__Records for processing__
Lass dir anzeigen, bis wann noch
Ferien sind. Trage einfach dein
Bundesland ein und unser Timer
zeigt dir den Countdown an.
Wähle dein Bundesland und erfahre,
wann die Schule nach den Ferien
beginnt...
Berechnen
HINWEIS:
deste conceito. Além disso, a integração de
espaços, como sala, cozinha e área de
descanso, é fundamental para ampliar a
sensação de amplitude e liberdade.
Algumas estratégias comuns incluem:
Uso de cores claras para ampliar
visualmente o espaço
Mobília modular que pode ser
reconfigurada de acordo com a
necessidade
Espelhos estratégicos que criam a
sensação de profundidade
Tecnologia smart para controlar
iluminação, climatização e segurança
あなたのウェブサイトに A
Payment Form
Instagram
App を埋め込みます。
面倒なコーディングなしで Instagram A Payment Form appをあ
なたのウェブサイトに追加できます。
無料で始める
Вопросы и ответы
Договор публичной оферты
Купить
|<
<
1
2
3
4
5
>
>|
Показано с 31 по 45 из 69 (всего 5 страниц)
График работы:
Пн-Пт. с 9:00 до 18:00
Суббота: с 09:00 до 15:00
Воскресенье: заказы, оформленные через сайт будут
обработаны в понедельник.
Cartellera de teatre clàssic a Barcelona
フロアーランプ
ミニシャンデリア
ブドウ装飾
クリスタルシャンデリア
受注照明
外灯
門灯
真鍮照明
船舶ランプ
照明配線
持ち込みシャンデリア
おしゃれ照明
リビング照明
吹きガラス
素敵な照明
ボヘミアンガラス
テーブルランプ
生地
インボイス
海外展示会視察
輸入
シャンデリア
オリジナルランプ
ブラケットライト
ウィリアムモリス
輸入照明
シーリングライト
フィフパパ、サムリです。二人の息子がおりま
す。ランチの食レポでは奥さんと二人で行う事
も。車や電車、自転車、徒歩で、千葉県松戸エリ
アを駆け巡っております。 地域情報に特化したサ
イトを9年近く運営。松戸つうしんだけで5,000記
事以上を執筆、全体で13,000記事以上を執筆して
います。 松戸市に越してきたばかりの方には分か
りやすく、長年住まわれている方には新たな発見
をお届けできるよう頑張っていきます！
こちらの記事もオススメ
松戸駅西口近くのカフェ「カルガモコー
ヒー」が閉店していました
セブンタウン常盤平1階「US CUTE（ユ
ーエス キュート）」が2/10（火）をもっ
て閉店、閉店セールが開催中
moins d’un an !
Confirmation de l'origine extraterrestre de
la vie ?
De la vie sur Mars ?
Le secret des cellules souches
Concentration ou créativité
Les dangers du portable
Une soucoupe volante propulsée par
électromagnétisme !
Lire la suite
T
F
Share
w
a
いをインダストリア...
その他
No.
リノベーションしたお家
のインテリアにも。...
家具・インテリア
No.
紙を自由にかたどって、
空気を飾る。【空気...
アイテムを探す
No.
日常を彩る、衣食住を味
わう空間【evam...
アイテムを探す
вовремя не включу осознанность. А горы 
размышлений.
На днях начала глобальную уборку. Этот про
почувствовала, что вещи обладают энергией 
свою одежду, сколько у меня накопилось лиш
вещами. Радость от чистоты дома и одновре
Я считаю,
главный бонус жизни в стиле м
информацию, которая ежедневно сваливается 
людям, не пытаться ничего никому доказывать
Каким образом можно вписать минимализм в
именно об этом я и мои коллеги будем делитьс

__Description of the task__
The response should be the listing above, limited to the lines between the one holding "App を埋め込みます。" and the one holding "フィフパパ、サムリです。二人の息子がおりま", inclusive, reproduced exactly.

__Worked solution__
App を埋め込みます。
面倒なコーディングなしで Instagram A Payment Form appをあ
なたのウェブサイトに追加できます。
無料で始める
Вопросы и ответы
Договор публичной оферты
Купить
|<
<
1
2
3
4
5
>
>|
Показано с 31 по 45 из 69 (всего 5 страниц)
График работы:
Пн-Пт. с 9:00 до 18:00
Суббота: с 09:00 до 15:00
Воскресенье: заказы, оформленные через сайт будут
обработаны в понедельник.
Cartellera de teatre clàssic a Barcelona
フロアーランプ
ミニシャンデリア
ブドウ装飾
クリスタルシャンデリア
受注照明
外灯
門灯
真鍮照明
船舶ランプ
照明配線
持ち込みシャンデリア
おしゃれ照明
リビング照明
吹きガラス
素敵な照明
ボヘミアンガラス
テーブルランプ
生地
インボイス
海外展示会視察
輸入
シャンデリア
オリジナルランプ
ブラケットライト
ウィリアムモリス
輸入照明
シーリングライト
フィフパパ、サムリです。二人の息子がおりま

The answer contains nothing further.